Exercise objective: Please read the records below and return each line holding the string "deactivate".

##### Input records

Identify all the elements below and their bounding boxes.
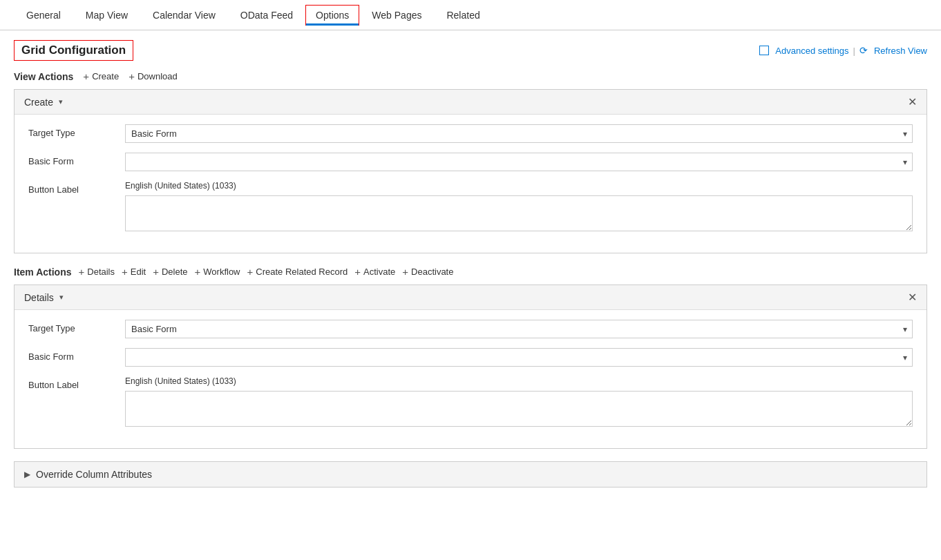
details-basic-form-control	[125, 348, 913, 367]
activate-action-label: Activate	[363, 267, 395, 277]
override-column-arrow-icon: ▶	[24, 470, 30, 479]
deactivate-action-label: Deactivate	[411, 267, 453, 277]
nav-item-map-view[interactable]: Map View	[73, 3, 140, 28]
delete-plus-icon: +	[153, 266, 159, 278]
delete-action-label: Delete	[162, 267, 188, 277]
grid-config-header: Grid Configuration Advanced settings | ⟳…	[14, 40, 927, 61]
details-target-type-select-wrapper: Basic Form	[125, 320, 913, 338]
details-target-type-control: Basic Form	[125, 320, 913, 338]
create-target-type-row: Target Type Basic Form	[28, 124, 913, 143]
workflow-plus-icon: +	[195, 266, 201, 278]
settings-icon	[759, 46, 769, 55]
create-button-label-control: English (United States) (1033)	[125, 181, 913, 233]
create-card-header[interactable]: Create ▾ ✕	[15, 90, 926, 115]
details-basic-form-select-wrapper	[125, 348, 913, 367]
create-related-record-action-btn[interactable]: + Create Related Record	[247, 266, 348, 278]
details-basic-form-row: Basic Form	[28, 348, 913, 367]
item-actions-label: Item Actions	[14, 267, 72, 278]
nav-item-general[interactable]: General	[14, 3, 73, 28]
create-target-type-select-wrapper: Basic Form	[125, 124, 913, 143]
workflow-action-btn[interactable]: + Workflow	[195, 266, 240, 278]
override-column-label: Override Column Attributes	[36, 469, 152, 480]
create-card-body: Target Type Basic Form Basic Form	[15, 115, 926, 253]
main-content: Grid Configuration Advanced settings | ⟳…	[0, 30, 941, 497]
create-button-label-row: Button Label English (United States) (10…	[28, 181, 913, 233]
create-card-title: Create	[24, 97, 53, 108]
edit-action-label: Edit	[131, 267, 146, 277]
edit-plus-icon: +	[122, 266, 128, 278]
download-action-btn[interactable]: + Download	[129, 70, 178, 82]
details-basic-form-select[interactable]	[125, 348, 913, 367]
separator: |	[853, 46, 855, 56]
item-actions-bar: Item Actions + Details + Edit + Delete +…	[14, 266, 927, 278]
details-button-label-row: Button Label English (United States) (10…	[28, 376, 913, 429]
details-card-body: Target Type Basic Form Basic Form	[15, 310, 926, 448]
details-basic-form-label: Basic Form	[28, 348, 125, 362]
create-plus-icon: +	[83, 70, 89, 82]
details-card-header[interactable]: Details ▾ ✕	[15, 285, 926, 310]
edit-action-btn[interactable]: + Edit	[122, 266, 146, 278]
create-target-type-label: Target Type	[28, 124, 125, 138]
create-target-type-control: Basic Form	[125, 124, 913, 143]
header-actions: Advanced settings | ⟳ Refresh View	[759, 45, 927, 56]
nav-item-odata-feed[interactable]: OData Feed	[228, 3, 305, 28]
refresh-view-link[interactable]: Refresh View	[874, 46, 927, 56]
top-navigation: General Map View Calendar View OData Fee…	[0, 0, 941, 30]
create-button-lang-label: English (United States) (1033)	[125, 181, 913, 191]
view-actions-label: View Actions	[14, 71, 73, 82]
create-basic-form-row: Basic Form	[28, 153, 913, 171]
details-button-label-textarea[interactable]	[125, 391, 913, 427]
details-card-chevron-icon: ▾	[59, 293, 64, 302]
create-button-label-label: Button Label	[28, 181, 125, 195]
details-action-label: Details	[87, 267, 115, 277]
activate-action-btn[interactable]: + Activate	[354, 266, 395, 278]
create-basic-form-control	[125, 153, 913, 171]
details-card: Details ▾ ✕ Target Type Basic Form Bas	[14, 284, 927, 449]
create-card-header-left[interactable]: Create ▾	[24, 97, 63, 108]
create-related-record-plus-icon: +	[247, 266, 254, 278]
create-basic-form-select-wrapper	[125, 153, 913, 171]
details-card-header-left[interactable]: Details ▾	[24, 292, 64, 303]
create-card: Create ▾ ✕ Target Type Basic Form Basi	[14, 89, 927, 253]
details-target-type-select[interactable]: Basic Form	[125, 320, 913, 338]
create-basic-form-select[interactable]	[125, 153, 913, 171]
create-card-chevron-icon: ▾	[59, 97, 63, 106]
grid-config-title: Grid Configuration	[14, 40, 133, 61]
create-button-label-textarea[interactable]	[125, 195, 913, 231]
override-column-bar[interactable]: ▶ Override Column Attributes	[14, 461, 927, 487]
activate-plus-icon: +	[354, 266, 361, 278]
refresh-icon: ⟳	[859, 45, 868, 56]
download-action-label: Download	[137, 71, 178, 81]
details-action-btn[interactable]: + Details	[79, 266, 115, 278]
create-action-label: Create	[92, 71, 119, 81]
nav-item-related[interactable]: Related	[434, 3, 492, 28]
create-related-record-action-label: Create Related Record	[256, 267, 348, 277]
create-card-close-icon[interactable]: ✕	[908, 95, 917, 108]
create-basic-form-label: Basic Form	[28, 153, 125, 166]
details-target-type-label: Target Type	[28, 320, 125, 334]
workflow-action-label: Workflow	[203, 267, 240, 277]
delete-action-btn[interactable]: + Delete	[153, 266, 187, 278]
download-plus-icon: +	[129, 70, 135, 82]
create-action-btn[interactable]: + Create	[83, 70, 119, 82]
view-actions-bar: View Actions + Create + Download	[14, 70, 927, 82]
details-button-label-control: English (United States) (1033)	[125, 376, 913, 429]
nav-item-web-pages[interactable]: Web Pages	[359, 3, 434, 28]
nav-item-calendar-view[interactable]: Calendar View	[140, 3, 228, 28]
details-plus-icon: +	[79, 266, 85, 278]
deactivate-action-btn[interactable]: + Deactivate	[402, 266, 453, 278]
details-button-label-label: Button Label	[28, 376, 125, 390]
deactivate-plus-icon: +	[402, 266, 408, 278]
details-card-title: Details	[24, 292, 54, 303]
details-target-type-row: Target Type Basic Form	[28, 320, 913, 338]
details-button-lang-label: English (United States) (1033)	[125, 376, 913, 386]
nav-item-options[interactable]: Options	[305, 5, 359, 26]
details-card-close-icon[interactable]: ✕	[908, 291, 917, 304]
create-target-type-select[interactable]: Basic Form	[125, 124, 913, 143]
advanced-settings-link[interactable]: Advanced settings	[775, 46, 848, 56]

##########

Solution for this exercise:
deactivate-action-label: Deactivate	[411, 267, 453, 277]
deactivate-action-btn[interactable]: + Deactivate	[402, 266, 453, 278]
deactivate-plus-icon: +	[402, 266, 408, 278]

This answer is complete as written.